Prevention is about changing the ROI for the fraudster

“At the end of the day, what you're really aiming to do is to put more roadblocks in place for bad actors. Basically, change the ROI for the fraudster, that's the name of the game. Unfortunately, it's close to impossible to completely stop fraud. But you can make it much less attractive so that fraudsters go elsewhere.”

It’s best to stop fraud before it can get started

“In a digital world, once money is stolen, it can be laundered very efficiently. Once that’s happened, it’s extremely difficult to get it back. So, the best approach is to stop the issue before it can even get started. If fraudsters can’t set up fraudulent accounts, they can’t use them to commit fraud. With effective verification you're addressing the issue at its root, before it can become a bigger problem.”

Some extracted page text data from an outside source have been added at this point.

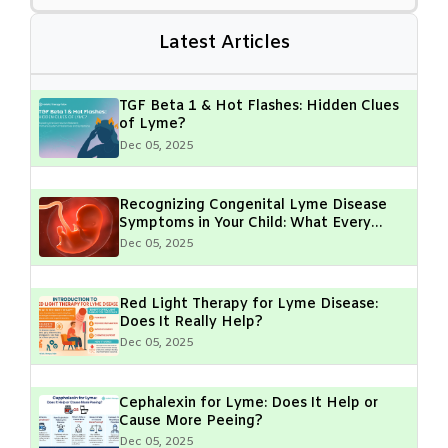
Latest Articles
TGF Beta 1 & Hot Flashes: Hidden Clues
of Lyme?
Dec 05, 2025
Recognizing Congenital Lyme Disease
Symptoms in Your Child: What Every
Parent Should Know
Dec 05, 2025
Red Light Therapy for Lyme Disease:
Does It Really Help?
Dec 05, 2025
Cephalexin for Lyme: Does It Help or
Cause More Peeing?
Dec 05, 2025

Humans are the weakest link in the chain

“Because technology has done such a good job at stopping a lot of fraud, unfortunately fraudsters are now directly targeting the humans involved. The locks on the door are very good, so you get the person who owns the actual key to open the door for you. That’s perhaps the most concerning trend that we've seen across financial crime and non-financial crime. People need to be more aware that they are the targets.”

The collapsed user experience is a major issue for legacy authentication methods

“Two-factor authentication, which typically uses a one-time passcode (OTP) sent by text to your mobile, is going to become less and less effective. That’s simply because the intended separation between the two factors often isn’t there anymore – quite often we do things like buying online directly via our phones, so if your device has been compromised, two-factor authentication won’t protect you.”

‘AI warfare’ is increasingly a feature of online fraud

“Machine learning is a powerful tool for fraud prevention, but fraudsters also use this technology. There's a lot of evidence of bad actors training combative machine learning models using live customers or active fraud detection models. So, you start to get into a kind of AI warfare between the two sides, which is why it's so important to continue to invest and develop your solution to stay on top of it.”

Fraud can be double trouble for businesses

“For smaller businesses, paying a large invoice to a fraudster can lead to bankruptcy pretty quickly because not only have you lost that money, but you also still have to settle your invoice with the real supplier. So, cash flow right away becomes an issue. Even for larger businesses, if you get hit by fraud, and it doesn't look like you've done everything you can to prevent it, that can have a very bad reputational impact. Not to mention potential fines for legal breaches around money laundering, terrorist financing, human trafficking, and so on.”

The benefits of biometrics

“With effective biometric technology, the collapse of the multi-factor environment becomes less of an issue. It doesn't matter if a fraudster can intercept a one-time passcode if they can’t prove that the real account holder is physically present in real-time. So, it starts to create a separation of the two factors again. Alongside that, you can have things like a digital ID with biometric security wrapped around it to control access, which creates much stronger security than a simple check of a paper ID.”

The need to swing the pendulum

“There’s what I call an eternal pendulum, which represents the compromise between customer experience and risk prevention. As your business changes, as the fraud landscape changes, and as the customer landscape changes, you'll want to be able to swing that pendulum back and forth. You can do a lot that’s invisible to your customers by collecting data on how they interact with your services and using this to tune your tools and strategies. But sometimes the friction has to be there.”

A good fraud experience is a powerful thing

“As a consumer it’s surprisingly easy to be scammed and make a mistake that could prove very costly. So, if a business you're dealing with believes someone might be trying to take advantage of you and they put a pause on things while they clarify the situation, as long as they contact you to let you know, you’re likely to feel they have your back. Businesses that do that well reap the benefits in terms of positive customer relationships.”